─── Dataset

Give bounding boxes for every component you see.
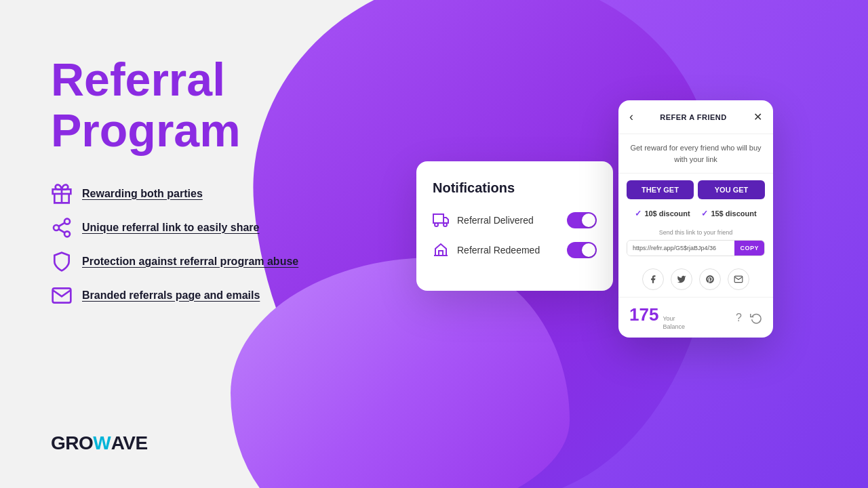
notification-toggle-2[interactable] bbox=[567, 242, 597, 258]
refer-link-label: Send this link to your friend bbox=[627, 229, 765, 236]
feature-text-1: Rewarding both parties bbox=[82, 188, 203, 200]
gift-icon bbox=[51, 183, 73, 205]
notifications-card-title: Notifications bbox=[433, 180, 597, 196]
notification-label-2: Referral Redeemed bbox=[457, 245, 540, 256]
refer-header: ‹ REFER A FRIEND ✕ bbox=[618, 100, 773, 134]
delivery-icon bbox=[433, 212, 449, 228]
feature-item-3: Protection against referral program abus… bbox=[51, 251, 298, 272]
back-button[interactable]: ‹ bbox=[629, 110, 633, 124]
pinterest-icon bbox=[705, 274, 715, 284]
refer-link-row: COPY bbox=[627, 240, 765, 256]
share-icon bbox=[51, 217, 73, 239]
refer-card: ‹ REFER A FRIEND ✕ Get reward for every … bbox=[618, 100, 773, 338]
facebook-icon bbox=[648, 274, 658, 284]
notification-label-1: Referral Delivered bbox=[457, 215, 534, 226]
they-get-value: 10$ discount bbox=[644, 209, 690, 218]
svg-marker-8 bbox=[443, 218, 448, 223]
you-get-value: 15$ discount bbox=[711, 209, 756, 218]
check-icon-2: ✓ bbox=[701, 209, 708, 218]
twitter-icon bbox=[677, 274, 686, 284]
tab-they-get[interactable]: THEY GET bbox=[627, 180, 694, 199]
balance-number: 175 bbox=[629, 304, 658, 325]
history-icon[interactable] bbox=[750, 312, 762, 324]
pinterest-share-button[interactable] bbox=[699, 268, 721, 290]
redeem-icon bbox=[433, 242, 449, 258]
notification-row-1: Referral Delivered bbox=[433, 212, 597, 228]
copy-button[interactable]: COPY bbox=[734, 241, 764, 256]
notification-row-2: Referral Redeemed bbox=[433, 242, 597, 258]
title-line2: Program bbox=[51, 104, 241, 156]
refer-card-title: REFER A FRIEND bbox=[660, 113, 726, 121]
feature-item-1: Rewarding both parties bbox=[51, 183, 298, 205]
svg-point-4 bbox=[64, 231, 70, 237]
notification-toggle-1[interactable] bbox=[567, 212, 597, 228]
notification-left-2: Referral Redeemed bbox=[433, 242, 540, 258]
feature-text-2: Unique referral link to easily share bbox=[82, 222, 259, 234]
email-share-button[interactable] bbox=[728, 268, 749, 290]
check-icon-1: ✓ bbox=[635, 209, 642, 218]
refer-tabs: THEY GET YOU GET bbox=[618, 174, 773, 206]
close-button[interactable]: ✕ bbox=[753, 110, 762, 123]
svg-line-5 bbox=[58, 229, 64, 232]
logo-text-after: AVE bbox=[111, 432, 148, 454]
feature-text-4: Branded referrals page and emails bbox=[82, 289, 260, 302]
left-content: Referral Program Rewarding both parties … bbox=[51, 54, 298, 306]
you-get-discount: ✓ 15$ discount bbox=[701, 209, 756, 218]
balance-section: 175 Your Balance bbox=[629, 304, 685, 331]
feature-item-2: Unique referral link to easily share bbox=[51, 217, 298, 239]
logo: GRO W AVE bbox=[51, 432, 148, 454]
shield-icon bbox=[51, 251, 73, 272]
notifications-card: Notifications Referral Delivered Referra… bbox=[416, 161, 613, 291]
features-list: Rewarding both parties Unique referral l… bbox=[51, 183, 298, 306]
title-line1: Referral bbox=[51, 54, 225, 105]
refer-link-input[interactable] bbox=[627, 241, 734, 256]
tab-you-get[interactable]: YOU GET bbox=[698, 180, 765, 199]
notification-left-1: Referral Delivered bbox=[433, 212, 534, 228]
email-share-icon bbox=[734, 274, 743, 284]
svg-rect-7 bbox=[433, 214, 443, 223]
svg-point-3 bbox=[54, 225, 59, 230]
refer-footer: 175 Your Balance ? bbox=[618, 297, 773, 338]
logo-text-before: GRO bbox=[51, 432, 93, 454]
svg-line-6 bbox=[58, 222, 64, 226]
refer-subtitle: Get reward for every friend who will buy… bbox=[618, 134, 773, 174]
feature-text-3: Protection against referral program abus… bbox=[82, 256, 298, 268]
svg-point-9 bbox=[435, 223, 438, 226]
logo-wave: W bbox=[93, 432, 111, 454]
feature-item-4: Branded referrals page and emails bbox=[51, 285, 298, 306]
footer-icons: ? bbox=[736, 312, 762, 324]
page-title: Referral Program bbox=[51, 54, 298, 156]
twitter-share-button[interactable] bbox=[671, 268, 692, 290]
balance-label: Your Balance bbox=[663, 315, 685, 331]
they-get-discount: ✓ 10$ discount bbox=[635, 209, 690, 218]
refer-link-section: Send this link to your friend COPY bbox=[618, 225, 773, 263]
email-icon bbox=[51, 285, 73, 306]
facebook-share-button[interactable] bbox=[642, 268, 664, 290]
svg-point-10 bbox=[443, 223, 447, 226]
refer-discounts: ✓ 10$ discount ✓ 15$ discount bbox=[618, 206, 773, 225]
svg-point-2 bbox=[64, 218, 70, 224]
help-button[interactable]: ? bbox=[736, 312, 742, 324]
social-icons bbox=[618, 263, 773, 297]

──────

*Task item*. Task for the records above: copy every line in which the word "left" occurs.

*The completed task*.
notification-left-2: Referral Redeemed bbox=[433, 242, 540, 258]
left-content: Referral Program Rewarding both parties … bbox=[51, 54, 298, 306]
notification-left-1: Referral Delivered bbox=[433, 212, 534, 228]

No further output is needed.